From the listing below, return every line with the string "collections" in it.

◆ ◆ ◆ ◆ ◆ ◆ ◆

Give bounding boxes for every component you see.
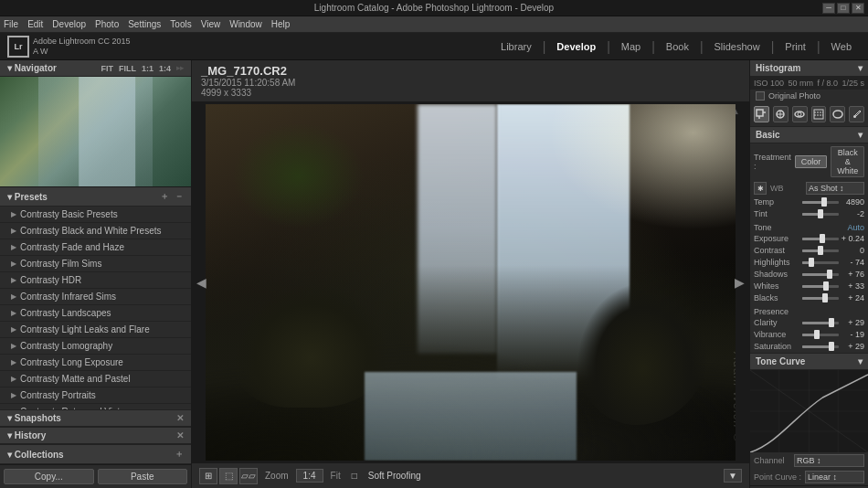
preset-group-fade[interactable]: ▶ Contrasty Fade and Haze: [0, 239, 191, 255]
preset-group-matte[interactable]: ▶ Contrasty Matte and Pastel: [0, 371, 191, 387]
zoom-1to1[interactable]: 1:1: [142, 64, 153, 73]
copy-button[interactable]: Copy...: [4, 469, 94, 484]
tab-map[interactable]: Map: [612, 38, 650, 55]
preset-minus-icon[interactable]: －: [175, 190, 184, 203]
clarity-thumb[interactable]: [829, 318, 834, 327]
tint-slider[interactable]: [802, 213, 839, 216]
toolbar-dropdown[interactable]: ▼: [724, 469, 742, 483]
image-scroll-right[interactable]: ▶: [735, 275, 745, 290]
tab-library[interactable]: Library: [492, 38, 541, 55]
tool-redeye[interactable]: [792, 106, 808, 122]
collections-header[interactable]: ▾ Collections ＋: [0, 444, 191, 464]
compare-view-btn[interactable]: ▱▱: [239, 468, 258, 484]
tab-print[interactable]: Print: [776, 38, 815, 55]
loupe-view-btn[interactable]: ⬚: [219, 468, 238, 484]
saturation-thumb[interactable]: [829, 342, 834, 351]
menu-file[interactable]: File: [4, 19, 18, 29]
preset-group-bw[interactable]: ▶ Contrasty Black and White Presets: [0, 223, 191, 239]
contrast-slider[interactable]: [802, 249, 839, 252]
paste-button[interactable]: Paste: [98, 469, 188, 484]
vibrance-slider-row: Vibrance - 19: [750, 329, 868, 340]
contrast-thumb[interactable]: [818, 246, 823, 255]
collections-add-icon[interactable]: ＋: [175, 448, 184, 461]
soft-proofing-text[interactable]: Soft Proofing: [368, 471, 421, 481]
preset-group-2: ▶ Contrasty Fade and Haze: [0, 239, 191, 256]
maximize-button[interactable]: □: [837, 3, 850, 14]
highlights-slider[interactable]: [802, 261, 839, 264]
tone-curve-svg: [750, 370, 868, 452]
close-button[interactable]: ✕: [852, 3, 864, 14]
tone-curve-section: Tone Curve ▾ Channel: [750, 353, 868, 485]
preset-group-longexp[interactable]: ▶ Contrasty Long Exposure: [0, 355, 191, 370]
menu-tools[interactable]: Tools: [170, 19, 191, 29]
tone-curve-header[interactable]: Tone Curve ▾: [750, 354, 868, 370]
histogram-header[interactable]: Histogram ▾: [750, 60, 868, 77]
tab-web[interactable]: Web: [822, 38, 861, 55]
shadows-thumb[interactable]: [827, 270, 832, 279]
tc-channel-select[interactable]: RGB ↕: [794, 454, 864, 467]
image-scroll-left[interactable]: ◀: [196, 275, 206, 290]
wb-select[interactable]: As Shot ↕: [806, 182, 864, 195]
presets-header[interactable]: ▾ Presets ＋ －: [0, 187, 191, 207]
whites-slider[interactable]: [802, 285, 839, 288]
menu-window[interactable]: Window: [229, 19, 262, 29]
zoom-1to4[interactable]: 1:4: [159, 64, 171, 73]
zoom-fill[interactable]: FILL: [119, 64, 136, 73]
clarity-slider[interactable]: [802, 322, 839, 324]
menu-edit[interactable]: Edit: [27, 19, 43, 29]
preset-group-infrared[interactable]: ▶ Contrasty Infrared Sims: [0, 289, 191, 304]
exposure-slider[interactable]: [802, 238, 839, 240]
temp-slider[interactable]: [802, 201, 839, 204]
preset-add-icon[interactable]: ＋: [160, 190, 169, 203]
preset-group-lomo[interactable]: ▶ Contrasty Lomography: [0, 338, 191, 354]
tool-spot[interactable]: [773, 106, 789, 122]
tab-book[interactable]: Book: [657, 38, 698, 55]
whites-thumb[interactable]: [823, 281, 829, 291]
original-photo-checkbox[interactable]: [756, 91, 765, 101]
auto-btn[interactable]: Auto: [847, 223, 864, 232]
saturation-slider[interactable]: [802, 345, 839, 348]
preset-group-lightleaks[interactable]: ▶ Contrasty Light Leaks and Flare: [0, 322, 191, 337]
vibrance-thumb[interactable]: [814, 330, 820, 339]
menu-settings[interactable]: Settings: [128, 19, 161, 29]
tint-thumb[interactable]: [818, 209, 823, 218]
shadows-slider[interactable]: [802, 273, 839, 276]
tc-point-curve-select[interactable]: Linear ↕: [805, 471, 864, 483]
preset-group-hdr[interactable]: ▶ Contrasty HDR: [0, 272, 191, 288]
grid-view-btn[interactable]: ⊞: [199, 468, 217, 484]
snapshots-header[interactable]: ▾ Snapshots ✕: [0, 409, 191, 427]
history-header[interactable]: ▾ History ✕: [0, 427, 191, 444]
tool-gradient[interactable]: [811, 106, 827, 122]
zoom-value[interactable]: 1:4: [296, 469, 323, 483]
snapshots-add-icon[interactable]: ✕: [176, 413, 184, 423]
vibrance-slider[interactable]: [802, 334, 839, 336]
blacks-thumb[interactable]: [822, 293, 828, 302]
minimize-button[interactable]: ─: [822, 3, 835, 14]
menu-photo[interactable]: Photo: [95, 19, 119, 29]
menu-view[interactable]: View: [201, 19, 221, 29]
zoom-fit-label[interactable]: Fit: [331, 471, 341, 481]
tool-radial[interactable]: [830, 106, 845, 122]
treatment-bw-btn[interactable]: Black & White: [831, 146, 864, 177]
blacks-slider[interactable]: [802, 297, 839, 300]
menu-help[interactable]: Help: [271, 19, 291, 29]
highlights-thumb[interactable]: [809, 258, 814, 267]
navigator-header[interactable]: ▾ Navigator FIT FILL 1:1 1:4 ▸▸: [0, 60, 191, 77]
basic-section-header[interactable]: Basic ▾: [750, 127, 868, 143]
preset-group-contrasty-basic[interactable]: ▶ Contrasty Basic Presets: [0, 207, 191, 222]
tool-brush[interactable]: [849, 106, 864, 122]
menu-develop[interactable]: Develop: [52, 19, 86, 29]
tool-crop[interactable]: [754, 106, 769, 122]
treatment-color-btn[interactable]: Color: [795, 155, 828, 168]
preset-group-portraits[interactable]: ▶ Contrasty Portraits: [0, 387, 191, 403]
svg-point-12: [853, 115, 856, 118]
preset-group-landscapes[interactable]: ▶ Contrasty Landscapes: [0, 305, 191, 321]
tab-slideshow[interactable]: Slideshow: [705, 38, 769, 55]
history-clear-icon[interactable]: ✕: [176, 430, 184, 440]
exposure-thumb[interactable]: [820, 234, 825, 243]
wb-dropper-icon[interactable]: ✱: [754, 182, 767, 195]
temp-thumb[interactable]: [821, 197, 827, 207]
preset-group-filmsim[interactable]: ▶ Contrasty Film Sims: [0, 256, 191, 271]
tab-develop[interactable]: Develop: [547, 38, 605, 55]
zoom-fit[interactable]: FIT: [101, 64, 113, 73]
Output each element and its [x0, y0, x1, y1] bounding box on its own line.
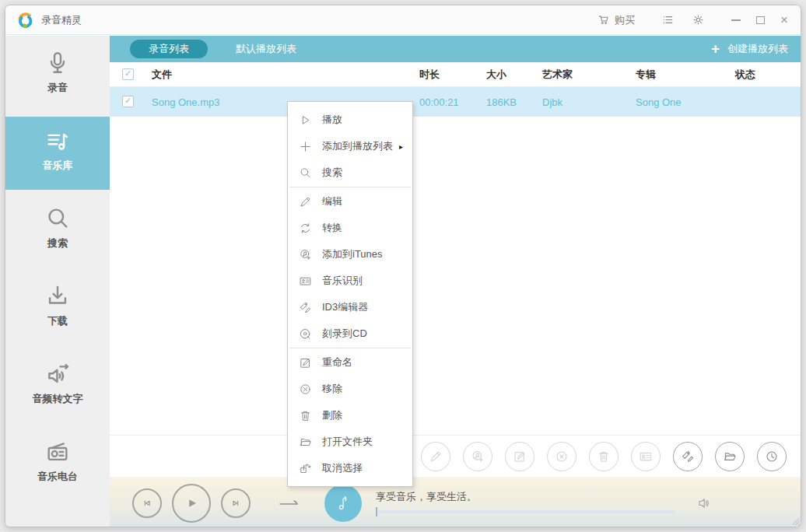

◆ ◆ ◆ ◆ ◆ ◆ ◆

§ Result of the exercise:
collections-header[interactable]: ▾ Collections ＋: [0, 444, 191, 464]
collections-add-icon[interactable]: ＋: [175, 448, 184, 461]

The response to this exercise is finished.